WORK INSTRUCTIONS - Where does the string "raid" occur in the records below? Copy every line that holds it.

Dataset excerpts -
=== Section Start ===
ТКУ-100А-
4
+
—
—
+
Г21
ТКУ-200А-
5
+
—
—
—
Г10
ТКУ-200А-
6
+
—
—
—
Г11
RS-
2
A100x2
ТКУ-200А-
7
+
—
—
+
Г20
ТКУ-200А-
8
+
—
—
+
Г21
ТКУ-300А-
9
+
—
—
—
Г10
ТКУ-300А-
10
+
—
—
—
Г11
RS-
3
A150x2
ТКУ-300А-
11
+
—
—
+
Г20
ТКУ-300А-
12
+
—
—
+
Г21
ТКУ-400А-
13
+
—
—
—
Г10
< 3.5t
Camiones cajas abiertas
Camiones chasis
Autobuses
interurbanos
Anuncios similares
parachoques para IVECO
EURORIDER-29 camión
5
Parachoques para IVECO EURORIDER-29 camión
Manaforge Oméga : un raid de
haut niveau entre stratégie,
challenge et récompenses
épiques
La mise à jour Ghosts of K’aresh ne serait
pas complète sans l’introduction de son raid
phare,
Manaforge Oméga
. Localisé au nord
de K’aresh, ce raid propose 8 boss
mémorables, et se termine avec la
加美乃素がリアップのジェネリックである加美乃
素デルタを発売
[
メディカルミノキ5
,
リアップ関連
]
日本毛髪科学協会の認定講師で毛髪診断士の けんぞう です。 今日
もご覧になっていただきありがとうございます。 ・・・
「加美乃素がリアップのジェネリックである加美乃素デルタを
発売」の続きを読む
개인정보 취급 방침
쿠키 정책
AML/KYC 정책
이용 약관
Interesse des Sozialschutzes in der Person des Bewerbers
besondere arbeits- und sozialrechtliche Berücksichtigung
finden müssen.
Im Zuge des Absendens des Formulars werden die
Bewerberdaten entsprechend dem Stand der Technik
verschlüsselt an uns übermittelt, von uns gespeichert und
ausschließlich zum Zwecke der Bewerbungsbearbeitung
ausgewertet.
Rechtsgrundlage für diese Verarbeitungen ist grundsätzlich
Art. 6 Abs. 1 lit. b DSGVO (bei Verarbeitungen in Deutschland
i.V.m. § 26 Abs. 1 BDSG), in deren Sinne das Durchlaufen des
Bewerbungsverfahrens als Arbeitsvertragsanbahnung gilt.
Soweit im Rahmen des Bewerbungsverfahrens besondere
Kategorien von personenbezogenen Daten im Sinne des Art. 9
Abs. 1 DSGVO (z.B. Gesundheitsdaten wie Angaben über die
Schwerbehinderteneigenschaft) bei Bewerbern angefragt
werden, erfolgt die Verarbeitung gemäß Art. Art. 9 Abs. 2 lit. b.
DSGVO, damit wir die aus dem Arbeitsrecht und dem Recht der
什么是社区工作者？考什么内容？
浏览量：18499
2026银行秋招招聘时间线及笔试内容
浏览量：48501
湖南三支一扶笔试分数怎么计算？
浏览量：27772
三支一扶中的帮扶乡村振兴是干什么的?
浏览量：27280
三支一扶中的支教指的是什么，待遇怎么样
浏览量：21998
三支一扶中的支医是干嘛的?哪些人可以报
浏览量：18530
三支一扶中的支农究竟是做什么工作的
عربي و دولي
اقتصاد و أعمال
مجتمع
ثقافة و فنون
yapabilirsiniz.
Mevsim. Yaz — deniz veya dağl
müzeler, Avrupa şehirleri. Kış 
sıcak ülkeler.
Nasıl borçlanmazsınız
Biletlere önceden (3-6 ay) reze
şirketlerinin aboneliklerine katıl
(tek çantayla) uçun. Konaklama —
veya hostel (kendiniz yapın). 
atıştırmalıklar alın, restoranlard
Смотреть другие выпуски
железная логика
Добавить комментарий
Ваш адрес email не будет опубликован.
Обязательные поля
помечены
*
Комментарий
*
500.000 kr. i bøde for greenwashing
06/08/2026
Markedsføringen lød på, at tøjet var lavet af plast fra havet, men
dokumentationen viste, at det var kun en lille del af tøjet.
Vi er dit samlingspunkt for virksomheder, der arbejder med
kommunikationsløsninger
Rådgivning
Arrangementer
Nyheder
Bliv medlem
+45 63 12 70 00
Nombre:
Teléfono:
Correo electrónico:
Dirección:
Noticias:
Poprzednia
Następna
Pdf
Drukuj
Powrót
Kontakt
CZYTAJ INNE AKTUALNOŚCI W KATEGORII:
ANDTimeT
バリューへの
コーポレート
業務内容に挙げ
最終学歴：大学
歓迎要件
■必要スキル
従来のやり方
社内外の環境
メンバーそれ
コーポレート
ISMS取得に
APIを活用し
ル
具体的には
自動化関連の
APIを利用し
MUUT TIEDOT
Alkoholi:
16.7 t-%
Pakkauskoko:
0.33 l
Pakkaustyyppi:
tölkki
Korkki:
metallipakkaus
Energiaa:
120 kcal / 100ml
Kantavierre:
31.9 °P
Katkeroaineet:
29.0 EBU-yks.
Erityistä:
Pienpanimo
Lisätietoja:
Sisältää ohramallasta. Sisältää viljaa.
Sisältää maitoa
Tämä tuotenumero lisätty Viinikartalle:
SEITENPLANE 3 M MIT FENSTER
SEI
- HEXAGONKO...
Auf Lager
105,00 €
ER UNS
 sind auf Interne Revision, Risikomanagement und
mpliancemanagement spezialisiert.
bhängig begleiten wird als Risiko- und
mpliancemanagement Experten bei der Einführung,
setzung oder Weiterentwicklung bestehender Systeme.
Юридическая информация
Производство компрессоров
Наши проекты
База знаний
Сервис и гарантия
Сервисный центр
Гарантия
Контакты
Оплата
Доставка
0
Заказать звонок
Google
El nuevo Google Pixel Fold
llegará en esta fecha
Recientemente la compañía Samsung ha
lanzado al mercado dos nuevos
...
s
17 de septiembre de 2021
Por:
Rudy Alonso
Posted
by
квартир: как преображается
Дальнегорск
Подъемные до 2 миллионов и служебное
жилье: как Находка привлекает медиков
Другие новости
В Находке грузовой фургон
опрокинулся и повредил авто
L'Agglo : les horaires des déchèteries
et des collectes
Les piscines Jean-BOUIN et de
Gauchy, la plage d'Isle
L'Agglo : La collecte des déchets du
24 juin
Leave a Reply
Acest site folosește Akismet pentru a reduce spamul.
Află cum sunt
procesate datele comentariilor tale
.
=== Section End ===
TASK RESPONSE -
Manaforge Oméga : un raid de
pas complète sans l’introduction de son raid
de K’aresh, ce raid propose 8 boss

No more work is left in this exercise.